Sporting changes

22nd June 2001 at 01:00
Yolanda Brooks on kits that help to introduce games which don't usually feature on the school timetable.

When Wimbledon rolls around each summer, there is usually much impassioned discussion about the shortage of home-grown contenders.

And when the English football team puts in an uncertain performance in a World Cup qualifying match, the radio phone-in lines buzz with discontent.

Yet when Tiger Woods rewrites the history books there is barely a squeak about the lack of British challengers. While people yearn for world class competitors in tennis, football,cricket or athletics, it seems that they are not too bothered about golf.

But the Golf Foundation cares. It has developed the game of Tri Golf to encourage primary children into a game that, Woods apart, has a sedate middle-aged image. "We've had Quick Cricket and Short Tennis and it was about time something happened with golf," said Stuart Armstrong, the national development manager for the Golf Foundation.

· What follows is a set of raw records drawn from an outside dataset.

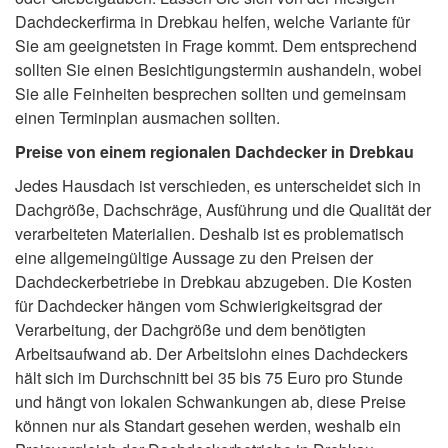
Dachdeckerfirma in Drebkau helfen, welche Variante für
Sie am geeignetsten in Frage kommt. Dem entsprechend
sollten Sie einen Besichtigungstermin aushandeln, wobei
Sie alle Feinheiten besprechen sollten und gemeinsam
einen Terminplan ausmachen sollten.
Preise von einem regionalen Dachdecker in Drebkau
Jedes Hausdach ist verschieden, es unterscheidet sich in
Dachgröße, Dachschräge, Ausführung und die Qualität der
verarbeiteten Materialien. Deshalb ist es problematisch
eine allgemeingültige Aussage zu den Preisen der
Dachdeckerbetriebe in Drebkau abzugeben. Die Kosten
für Dachdecker hängen vom Schwierigkeitsgrad der
Verarbeitung, der Dachgröße und dem benötigten
Arbeitsaufwand ab. Der Arbeitslohn eines Dachdeckers
hält sich im Durchschnitt bei 35 bis 75 Euro pro Stunde
und hängt von lokalen Schwankungen ab, diese Preise
können nur als Standart gesehen werden, weshalb ein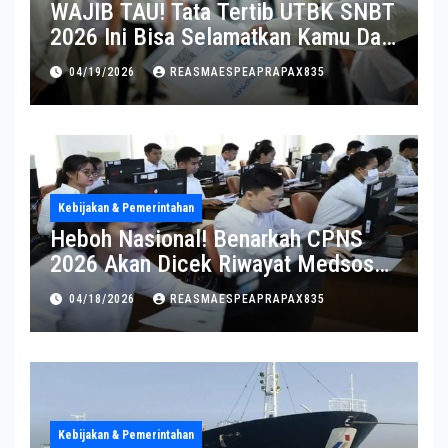
WAJIB TAU! Tata Tertib UTBK SNBT
2026 Ini Bisa Selamatkan Kamu Dari
Diskualifikasi
04/19/2026
REASMAESPEAPRAPAX835
Kebijakan & Pemerintahan
Heboh Nasional! Benarkah CPNS
2026 Akan Dicek Riwayat Medsos?
Pernyataan BKN Bikin Heboh
04/18/2026
REASMAESPEAPRAPAX835
Kebijakan & Pemerintahan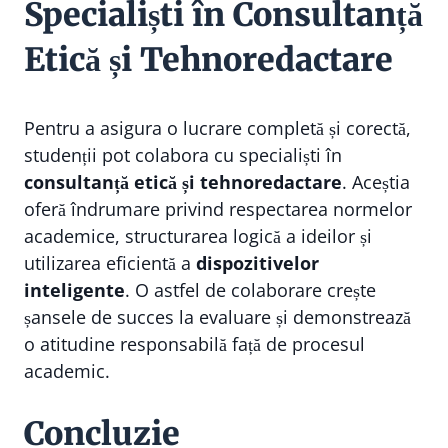
Specialiști în Consultanță
Etică și Tehnoredactare
Pentru a asigura o lucrare completă și corectă,
studenții pot colabora cu specialiști în
consultanță etică și tehnoredactare
. Aceștia
oferă îndrumare privind respectarea normelor
academice, structurarea logică a ideilor și
utilizarea eficientă a
dispozitivelor
inteligente
. O astfel de colaborare crește
șansele de succes la evaluare și demonstrează
o atitudine responsabilă față de procesul
academic.
Concluzie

While other sports have the advantage of being taught at school, golf has struggled to gain a foothold. Of those young people who play, most take up the game long after they have left primary school and often do so because their parents play. There is also the issue of practicality. Young children swingin metal clubs around while trying to hit hard balls would soon become a health and safety issue in a primary school. With Tri Golf, these problems are overcome. After scouting around for equipment, members of the Golf Foundation designed a prototype set. The set costs pound;149.99 and includes foam balls, plastic irons and putters with over-sized club heads; there are activities and ideas for games and developing specific skills.

The best thing about Tri Golf from a teaching point of view is that you don't need to be a scratch golfer to use the set. "Anyone can pick up the game, whether they are a golfer or non-golfer," says Stuart Armstrong. It's less about getting the ball in the hole, he says, and more about learning the basic skills before moving on to the real thing. "Tri Golf is about playing games which let children learn the skills and emulate Tiger Woods in their own way."

Schools don't need huge amounts of space to play the game. They can set it up in the playground or even indoors. The game is flexible and teachers and pupils can devise their own courses and choose which of the Tri Golf games they want to play. Although teachers don't need any specific expertise, those that are interested in taking the game further can take pound;10 Tri Golf courses run by the foundation.